Less meat, coal key to a cooler planet
A major new climate report urges an accelerated withdrawal from coal and a dietary shift from meat to limit global temperature rises.
An accelerated withdrawal from coal and a change in the global diet away from meat are needed to limit global temperature rises to 1.5C, leaked copies of a major new climate report say.
Scientists and diplomats are meeting in South Korea this week to finalise the report that distils the findings of more than 6000 scientific papers.
The 400-page report, scheduled to be released on Sunday, has been described by scientists involved as the most “politically charged” document in the history of the Intergovernmental Panel on Climate Change.
The draft talks of “climate mayhem” and “a swift and complete transformation not just of the global economy, but of society, too”.
This is despite claims by reviewer Bob Ward from London’s Grantham Institute that scientists had “pulled their punches” to make policy recommendations seem more palatable to countries such as the US, Saudi Arabia and Australia.
This week, the political representatives of countries that have signed the Paris Agreement are going through the 22-page draft summary line by line to reach an agreed text for policymakers.
Opening the talks yesterday, IPCC chairman Hoesung Lee said the meeting would “produce a strong, robust and clear summary for policymakers while upholding the scientific integrity of the IPCC”.
Leaked copies of the draft document have opened a window on the negotiations.
The bottom line, according to a report by AFP in Paris, is that at current levels of greenhouse gas emissions, there is “high confidence” the 1.5C threshold will be passed around 2040.
The draft report says carbon dioxide emissions should peak not later than 2020 and the global economy must become “carbon-neutral” by 2050.

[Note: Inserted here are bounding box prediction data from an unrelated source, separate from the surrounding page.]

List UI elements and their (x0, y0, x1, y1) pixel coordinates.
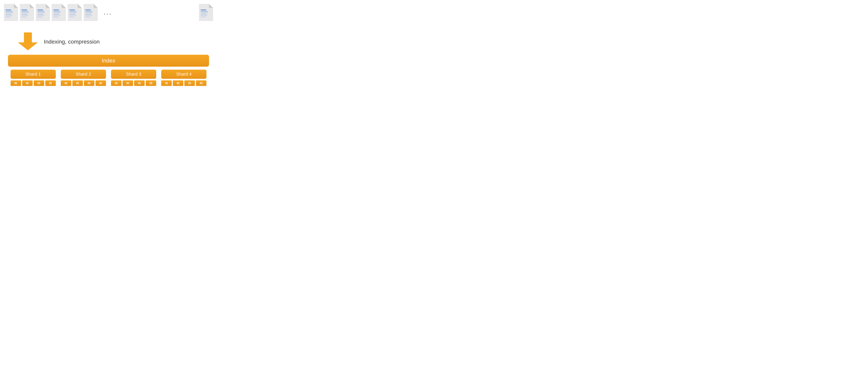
id-box: ID (123, 80, 133, 86)
svg-rect-31 (53, 17, 58, 17)
document-icon-3 (36, 4, 50, 21)
svg-marker-1 (14, 4, 18, 8)
svg-marker-9 (30, 4, 34, 8)
svg-rect-11 (22, 11, 29, 12)
id-box: ID (61, 80, 71, 86)
svg-rect-46 (85, 15, 92, 16)
svg-rect-10 (22, 9, 27, 10)
svg-rect-35 (69, 11, 76, 12)
document-icon-7 (199, 4, 213, 21)
id-box: ID (111, 80, 122, 86)
id-box: ID (72, 80, 83, 86)
svg-rect-45 (85, 14, 91, 14)
svg-rect-51 (201, 11, 208, 12)
arrow-wrapper: Indexing, compression (18, 32, 38, 51)
svg-rect-36 (69, 12, 76, 13)
svg-rect-56 (24, 32, 32, 42)
svg-rect-4 (6, 12, 13, 13)
svg-marker-41 (94, 4, 98, 8)
svg-rect-6 (6, 15, 12, 16)
id-box: ID (134, 80, 145, 86)
shard-4-label: Shard 4 (161, 70, 207, 79)
svg-rect-20 (37, 12, 44, 13)
svg-marker-33 (78, 4, 82, 8)
svg-rect-27 (53, 11, 61, 12)
shard-2-ids: ID ID ID ID (61, 80, 106, 86)
svg-rect-2 (6, 9, 11, 10)
svg-rect-52 (201, 12, 208, 13)
svg-rect-34 (69, 9, 75, 10)
svg-rect-29 (53, 14, 59, 14)
svg-rect-30 (53, 15, 60, 16)
svg-rect-23 (37, 17, 42, 17)
id-box: ID (22, 80, 33, 86)
id-box: ID (10, 80, 21, 86)
id-box: ID (184, 80, 195, 86)
svg-rect-3 (6, 11, 13, 12)
shard-1-label: Shard 1 (10, 70, 56, 79)
svg-rect-28 (53, 12, 61, 13)
svg-rect-53 (201, 14, 207, 14)
shard-3-ids: ID ID ID ID (111, 80, 156, 86)
document-icon-6 (84, 4, 98, 21)
svg-rect-13 (22, 14, 28, 14)
svg-rect-5 (6, 14, 11, 14)
id-box: ID (34, 80, 44, 86)
diagram: ... Indexing, compression (0, 0, 217, 97)
id-box: ID (95, 80, 106, 86)
shard-group-4: Shard 4 ID ID ID ID (159, 70, 209, 86)
shard-group-2: Shard 2 ID ID ID ID (58, 70, 108, 86)
svg-rect-38 (69, 15, 76, 16)
id-box: ID (173, 80, 183, 86)
id-box: ID (161, 80, 172, 86)
svg-rect-50 (201, 9, 206, 10)
document-group-left (4, 4, 98, 21)
shards-container: Shard 1 ID ID ID ID Shard 2 ID ID ID ID (4, 67, 213, 86)
svg-rect-44 (85, 12, 92, 13)
ellipsis: ... (100, 8, 116, 16)
shard-4-ids: ID ID ID ID (161, 80, 207, 86)
svg-rect-21 (37, 14, 43, 14)
svg-marker-17 (46, 4, 50, 8)
id-box: ID (196, 80, 207, 86)
document-icon-1 (4, 4, 18, 21)
shard-group-1: Shard 1 ID ID ID ID (8, 70, 58, 86)
document-icon-2 (20, 4, 34, 21)
shard-1-ids: ID ID ID ID (10, 80, 56, 86)
svg-rect-42 (85, 9, 91, 10)
shard-3-label: Shard 3 (111, 70, 156, 79)
down-arrow-icon (18, 32, 38, 50)
svg-rect-26 (53, 9, 59, 10)
svg-rect-54 (201, 15, 208, 16)
process-label: Indexing, compression (44, 39, 100, 45)
documents-section: ... (0, 0, 217, 32)
svg-rect-18 (37, 9, 43, 10)
svg-rect-14 (22, 15, 28, 16)
svg-marker-57 (18, 42, 38, 50)
svg-rect-12 (22, 12, 29, 13)
document-icon-5 (68, 4, 82, 21)
svg-marker-49 (209, 4, 213, 8)
shard-2-label: Shard 2 (61, 70, 106, 79)
id-box: ID (45, 80, 56, 86)
arrow-section: Indexing, compression (0, 32, 217, 52)
svg-rect-47 (85, 17, 90, 17)
shard-group-3: Shard 3 ID ID ID ID (108, 70, 159, 86)
svg-rect-22 (37, 15, 44, 16)
svg-rect-39 (69, 17, 74, 17)
id-box: ID (84, 80, 94, 86)
svg-marker-25 (62, 4, 66, 8)
svg-rect-55 (201, 17, 206, 17)
svg-rect-7 (6, 17, 10, 17)
index-label: Index (102, 58, 115, 64)
svg-rect-19 (37, 11, 44, 12)
svg-rect-15 (22, 17, 27, 17)
index-bar: Index (8, 55, 209, 67)
index-section: Index Shard 1 ID ID ID ID Shard 2 ID ID … (0, 55, 217, 86)
document-icon-4 (52, 4, 66, 21)
id-box: ID (146, 80, 156, 86)
svg-rect-37 (69, 14, 75, 14)
svg-rect-43 (85, 11, 92, 12)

To meet the remaining “carbon budget” of 550 billion tonnes set out in the summary, the share of primary energy from renewables would have to jump from a few per cent currently to at least 50 per cent by mid-century.
The share of coal would need to drop from about 28 per cent to between 1 and 7 per cent.
The report does not tell policymakers what to do but suggests four pathways.
One relies heavily on future technologies to radically reduce energy needs while another assumes major changes in consumption habits, such as eating less meat and abandoning internal combustion engine cars.
The other measures include sucking massive amounts of CO2 from the atmosphere through large-scale reforestation, use of biofuels or direct carbon capture.
“Never in the history of the IPCC has there been a report that is so politically charged,” Henri Waisman, one of the report’s 86 authors, told AFP.
Australian Conservation Foundation climate change manager Gavan McFadzean said the report would be “another important contribution to our understanding of climate change and represent a wake-up call for greater global ambition and national action to cut pollution.” The Paris Agreement aims to limit global temperature rises to less than 2C above pre-industrial levels.